Boaz

January 7 - Redeemer

Read: Ruth 1 and 4

But Ruth said, Do not urge me to leave you or to return from following you. For where you go I will go, and where you lodge I will lodge. Your people shall be my people, and your God my God. (Ruth 1:16 ESV)

Then the women said to Naomi, Blessed be the Lord , who has not left you this day without a redeemer, and may his name be renowned in Israel! (Ruth 4:14 ESV)

A famine had struck the land of the Jews during the period of time called the Time of the Judges. Naomi travelled to the land of Moab where disaster struck her family. Her husband and sons all died leaving her with two daughters-in-law, one of which left soon after. Eventually the famine ended and Naomi set her sights on her homeland, traveling in the company of her daughter-in-law Ruth, who had refused to abandon her. Upon reaching her homeland she changed her name to Mara, which meant "bitter."

There was a custom in those days called the Kinsman Redeemer. The Redeemer would intervene on behalf of the family in the case of tragedy. Naomi's redeemer was a man named Boaz. Boaz, as redeemer purchased Naomi's late husband's inheritance, also gaining Ruth as his wife. Boaz is what theologians call a "type" of Christ. His actions as Kinsman Redeemer were prophetic foreshadowing of the Great Redeemer to be born out of Boaz's own lineage.

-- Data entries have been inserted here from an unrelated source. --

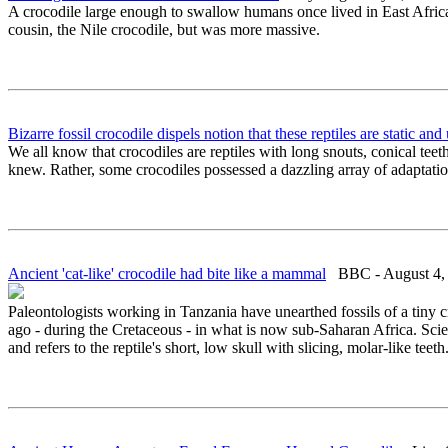
A crocodile large enough to swallow humans once lived in East Africa,
cousin, the Nile crocodile, but was more massive.
Bizarre fossil crocodile dispels notion that these reptiles are static an
We all know that crocodiles are reptiles with long snouts, conical te
knew. Rather, some crocodiles possessed a dazzling array of adaptatio
Ancient 'cat-like' crocodile had bite like a mammal
BBC - August 4,
Paleontologists working in Tanzania have unearthed fossils of a tiny
ago - during the Cretaceous - in what is now sub-Saharan Africa. Scie
and refers to the reptile's short, low skull with slicing, molar-like teeth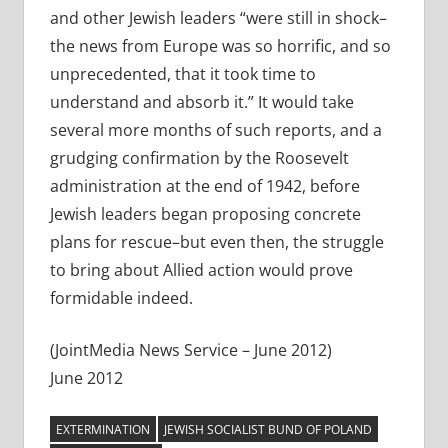
and other Jewish leaders “were still in shock–
the news from Europe was so horrific, and so
unprecedented, that it took time to
understand and absorb it.” It would take
several more months of such reports, and a
grudging confirmation by the Roosevelt
administration at the end of 1942, before
Jewish leaders began proposing concrete
plans for rescue–but even then, the struggle
to bring about Allied action would prove
formidable indeed.
(JointMedia News Service – June 2012)
June 2012
EXTERMINATION
JEWISH SOCIALIST BUND OF POLAND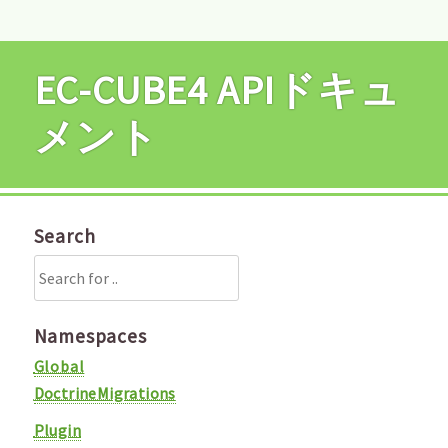
EC-CUBE4 APIドキュ
メント
Search
Namespaces
Global
DoctrineMigrations
Plugin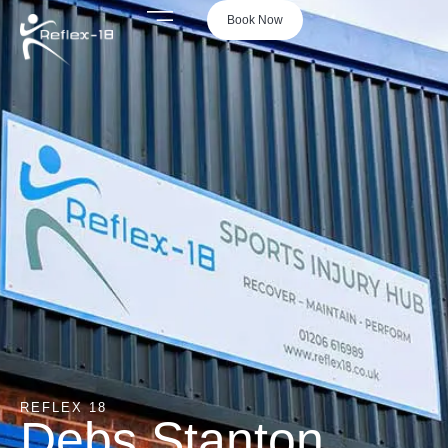
Book Now
REFLEX 18
Debs Stanton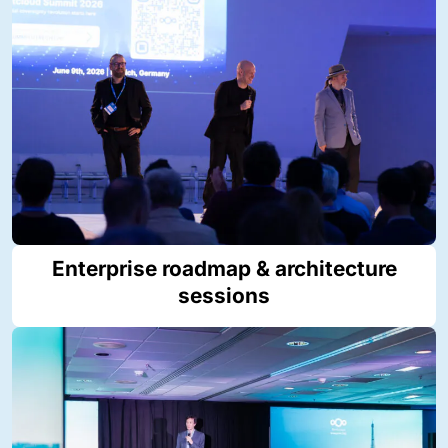
Enterprise roadmap & architecture
sessions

Jesus stepped into history in the midst of tragedy. Circumstance, sin, and suffering have done their part to derail mankind, often of our own volition. Jesus came to secure our eternal inheritance, to rescue us from the foreign wanderings of our own failures, and to make us his bride. Boaz was a beacon of hope to Ruth and Naomi. Jesus is the Hope of the World.